The implanted dose can often be controlled to within a few percent. In addition, doses in the range of 1010 to 1018 cm2 are needed for many applications and are almost impossible to achieve by a thermal diffusion process in many applications. Range and straggle are roughly proportional to ion energy.
In conventional ion implantation devices, an ion beam is extracted from a plasma source, accelerated to the desired energy, and then transported to the target. Typical beam currents are very small (in the microampere range) and the beam “footprint” area is less than 1 cm2. To process large-scale targets, and to avoid shadowing if the target is nonplanar, a combination of beam rastering and target manipulation during the process is required.
In the plasma source ion implantation (PSII) process, the object is immersed in a plasma in which the Debye length is much smaller than the dimensions of the object. The strongest electric field is then in the cathode sheath, which accelerates positive ions to the negatively biased object, which serves as a cathode. If the pressure is kept low enough to prevent an arc discharge, positive ions can be accelerated to energies of 100 kV or more and can be implanted into the cathode surface.
To control the process, the implantation voltage is pulsed. The process begins with the application of a high negative potential to the object relative to the vacuum chamber wall. As the potential of the surface becomes more and more negative, the sheath, or the region surrounding the surface from which the electrons have been expelled, expands into the plasma, reflecting the electrons ahead of it. Being more massive, the ions do not have time to move as the boundary sweeps through them. When the ions find themselves on the other side of the boundary, they are in a region of a strong inward electric field, which accelerates them to the cathode.
Currently, the factors and their interactions that influence this process are poorly understood from the standpoint of the behavior of the material that is implanted. To further advance this field, an understanding of how the bombarding particles interact with the base material and how to apply this knowledge to manufacturing techniques is required for industry to further exploit this technology. Three aspects of this technique, surface hardening and wear resistance, corrosion and oxidation resistance, and semiconductor applications, are ideally suited for the use of statistical methods for experimental design and, in particular, of response-surface methods for exploring interaction effects. These are crucial tools for further developments in this area.
To be applied successfully in industry, many of the applications of ion implantation must be demonstrated to be cost-effective. Here two classes of implantation applications—metals and dielectrics—are discussed.

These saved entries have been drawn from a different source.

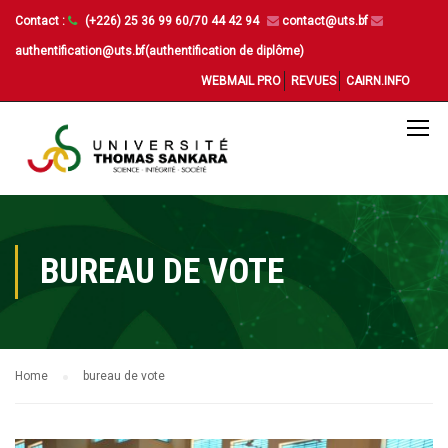
Contact :
(+226) 25 36 99 60/70 44 42 94
contact@uts.bf
authentification@uts.bf(authentification de diplôme)
WEBMAIL PRO
REVUES
CAIRN.INFO
BUREAU DE VOTE
Home
bureau de vote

The inherent differences in metallic, as compared with dielectric, implantation need to be considered. In both cases, the substrate requires an applied bias voltage for ion acceleration, but dielectrics will undergo charging and therefore inherently degrade the ion acceleration sheath, thus modifying the implantation. Accordingly, the acceleration voltage will be applied either to a backing conductor or to a conducting metallic, graphitic, or diamond-like carbon film deposited on the substate, which will also act to inhibit its charging.
Recent work using this process has shown remarkable improvement in properties of nitrogen-implanted alloy die steel and of nitrogen-implanted aluminum tools for machining high-temperature alloys. The effects of implanting nitrogen into a surface previously enriched, for instance with carbon and/or boron by vapor deposition, are now being examined.